Pourquoi faut-il qu’une fausse pudeur
Pose ses menottes sur les mimines du cœur ?
Les enchainés tirent leur boulet de condamnés
A regarder ce que serait leur liberté.
Pour s’envoler avec les ailes qu’ils ont volées
Sûr qu’il faudrait sur la ficelle qu’ils puissent tirer.
Pourquoi faut-il quand on se lève
Coté erreur qu’on soit mauvais élève ?
Pourquoi faut-il qu’une mauvaise note
Tombe sans jugeote sur une tête de linotte
C’est peut-être l’une des choses qui fait que dans la lune
On voit aucune tête de distrait chercher fortune.
Tous les pourquoi, toutes les lazzi, les rires narquois
Font du dégât.

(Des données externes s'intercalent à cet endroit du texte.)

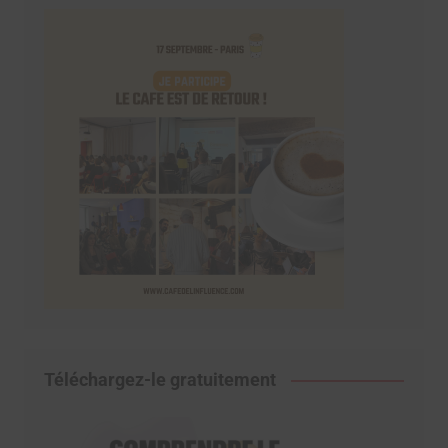
Téléchargez-le gratuitement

Gare à celui qui lève le doigt.
Pourquoi faut-il que la réponse
Se love au creux de ce que l’on dénonce ?
Pourquoi faut-il que le bonheur
La bouche en cœur suive un serpent d’erreur ?
Il nous surprend, il fait tâche d’encre, c’est sidérant.
Quand on comprend, plus ou moins cancre on se repent.
On a cherché toujours ailleurs, loin, sans trouver.
On est passé prés du bonheur, tout à coté.